■ EXERCISE INPUTS:
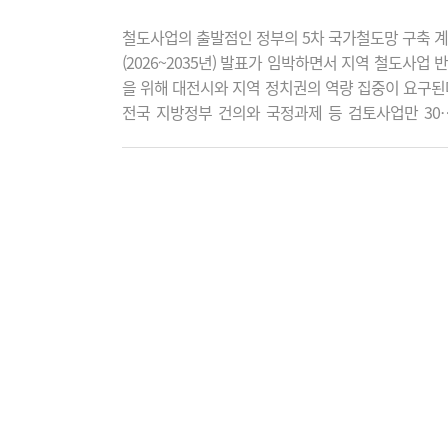
철도사업의 출발점인 정부의 5차 국가철도망 구축 
(2026~2035년) 발표가 임박하면서 지역 철도사업 
을 위해 대전시와 지역 정치권의 역량 집중이 요구된
전국 지방정부 건의와 국정과제 등 검토사업만 30
600조원에 달해 지자체 간 치열한 경쟁이 예고되고 
서다. 6일 대전시와 정부에 따르면 정부는 제5차 국
도망 구축계획을 연내 확정할 전망이다. 당초 지난해
발표가 예정됐지만, 국토교통부는 발표를 올해로 
다. 6월 지방선거가 있는 만큼 지역 간 갈등과 선거 전
필요한 오해를 예방하겠다는 의미로 해석됐다..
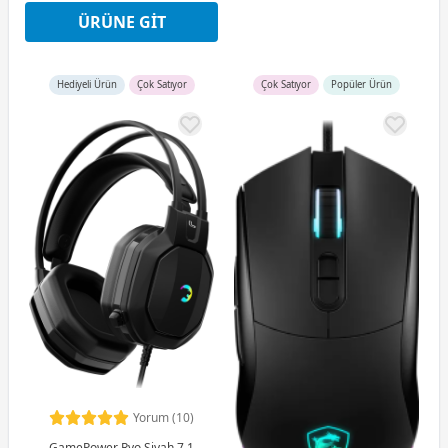
12 Ay x 170 TL taksitle
ÜRÜNE GIT
Peşin Fiyatına 3 Taksit
Hediyeli Ürün
Çok Satıyor
Çok Satıyor
Popüler Ürün
Yorum (10)
GamePower Ryo Siyah 7.1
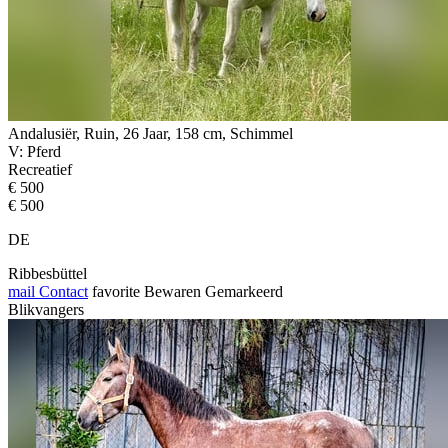
Andalusiër, Ruin, 26 Jaar, 158 cm, Schimmel
V: Pferd
Recreatief
€ 500
€ 500
DE
Ribbesbüttel
mail
Contact
favorite
Bewaren
Gemarkeerd
Blikvangers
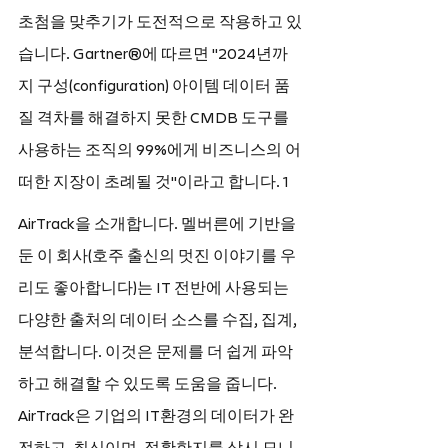
초첨을 맞추기가 도전적으로 작용하고 있
습니다. Gartner®에 따르면 "2024년까
지 구성(configuration) 아이템 데이터 품
질 격차를 해결하지 못한 CMDB 도구를 
사용하는 조직의 99%에게 비즈니스의 어
떠한 지장이 초례될 것"이라고 합니다. 1
AirTrack을 소개합니다. 멜버른에 기반을 
둔 이 회사(호주 출신의 멋진 이야기를 우
리도 좋아합니다)는 IT 전반에 사용되는 
다양한 출처의 데이터 소스를 수집, 집계, 
분석합니다. 이것은 문제를 더 쉽게 파악
하고 해결할 수 있도록 도움을 줍니다. 
AirTrack은 기업의 IT환경의 데이터가 완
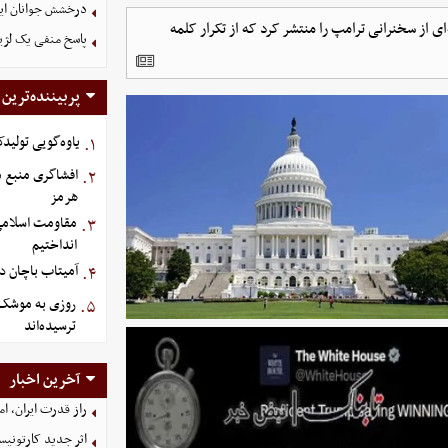
درخشش جوانان ایر
خ سفید در شبکه ایکس (توییتر) ویدیویی 60 دقیقه‌ای از سخنرانی ترامپ را منتشر کرد که از تکرار کلمه
پاسخ منفی یک لژیو
پربیننده‌ترین
یاوه‌گویی تولیدک
۱.
افشاگری منبع م
۲.
هرمز
مقاومت اسلامی ع
۳.
انداختیم
آمیتاب باچان دو
۴.
روزی به موشک‌ ه
۵.
ترسیده‌اند
آخرین اخبار
راز قدرت ایران، ا
اثر جدید کارتونی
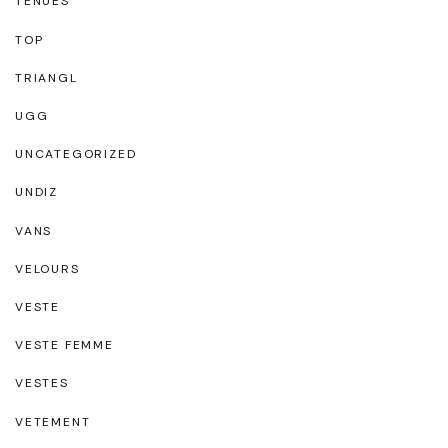
TENUES
TOP
TRIANGL
UGG
UNCATEGORIZED
UNDIZ
VANS
VELOURS
VESTE
VESTE FEMME
VESTES
VETEMENT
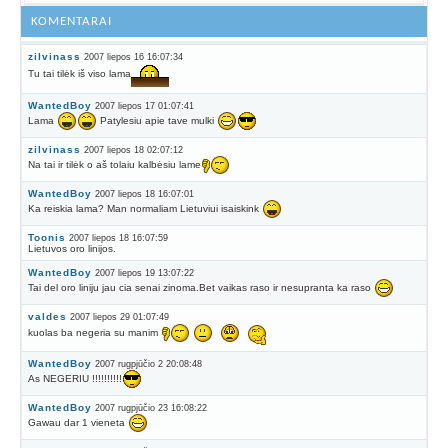
KOMENTARAI
zilvinass
2007 liepos 16 16:07:34
Tu tai tilėk iš viso lama
WantedBoy
2007 liepos 17 01:07:41
Lama
Patylesiu apie tave mulki
zilvinass
2007 liepos 18 02:07:12
Na tai ir tilėk o aš tolaiu kalbėsiu lame
WantedBoy
2007 liepos 18 16:07:01
Ka reiskia lama? Man normaliam Lietuviui isaiskink
Toonis
2007 liepos 18 16:07:59
Lietuvos oro linijos.
WantedBoy
2007 liepos 19 13:07:22
Tai del oro liniju jau cia senai zinoma.Bet vaikas raso ir nesupranta ka raso
valdes
2007 liepos 29 01:07:49
kuolas ba negeria su manim
WantedBoy
2007 rugpjūčio 2 20:08:48
As NEGERIU !!!!!!!!!!
WantedBoy
2007 rugpjūčio 23 16:08:22
Gawau dar 1 vieneta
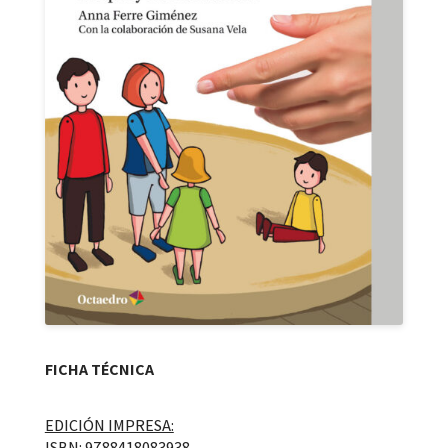
FICHA TÉCNICA
EDICIÓN IMPRESA:
ISBN: 9788418083938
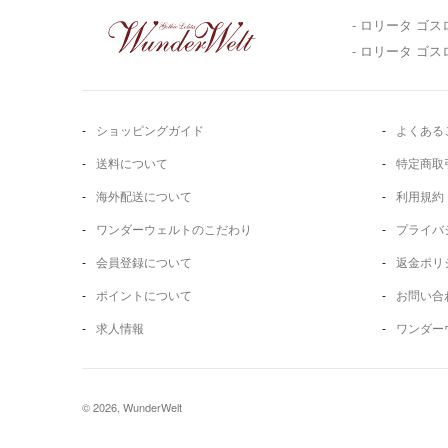
- ロリータ ゴス
- ロリータ ゴ
ショッピングガイド
よくある
送料について
特定商取
海外配送について
利用規約
ワンダーウェルトのこだわり
プライバ
会員登録について
返金ポリ
ポイントについて
お問い合
求人情報
ワンダー
© 2026, WunderWelt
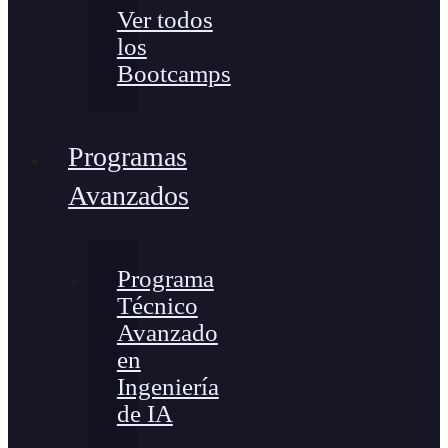
Ver todos
los
Bootcamps
Programas
Avanzados
Programa
Técnico
Avanzado
en
Ingeniería
de IA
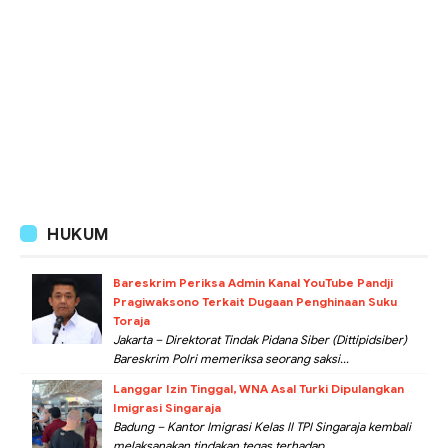
HUKUM
Bareskrim Periksa Admin Kanal YouTube Pandji
Pragiwaksono Terkait Dugaan Penghinaan Suku
Toraja
Jakarta – Direktorat Tindak Pidana Siber (Dittipidsiber)
Bareskrim Polri memeriksa seorang saksi...
Langgar Izin Tinggal, WNA Asal Turki Dipulangkan
Imigrasi Singaraja
Badung – Kantor Imigrasi Kelas II TPI Singaraja kembali
melaksanakan tindakan tegas terhadap...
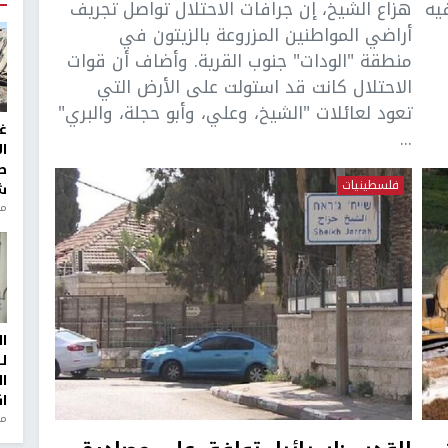
يه
هزاع الشيخ، إن جرافات الاحتلال تواصل تجريف
أراضي المواطنين المزروعة بالزيتون في
منطقة "الودات" جنوب القرية. وأضاف أن قوات
الاحتلال كانت قد استولت على الأرض التي
تعود لعائلات "الشيخ، وعلي، وأبو حجلة، والبري"
غ
...
ا
ط
فلسطينيات
ش
منذ 2
ا
ل
ا
ا
من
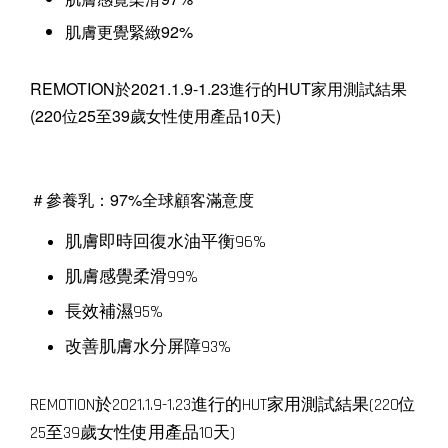
肌膚更覺緊緻92%
REMOTION於2021.1.9-1.23進行的HUT家用測試結果
(220位25至39歲女性使用產品10天)
＃
參養乳：97%全球顧客滿意度
肌膚即時回復水油平衡96%
肌膚感覺柔滑99%
長效補濕95%
改善肌膚水分屏障93%
REMOTION於2021.1.9-1.23進行的HUT家用測試結果(220位
25至39歲女性使用產品10天)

■ EXERCISE OBJECTIVE:
Report the number of lines in the listing that contain the word "الاحتلال". No other words are permitted.

■ WRITTEN RESPONSE:
2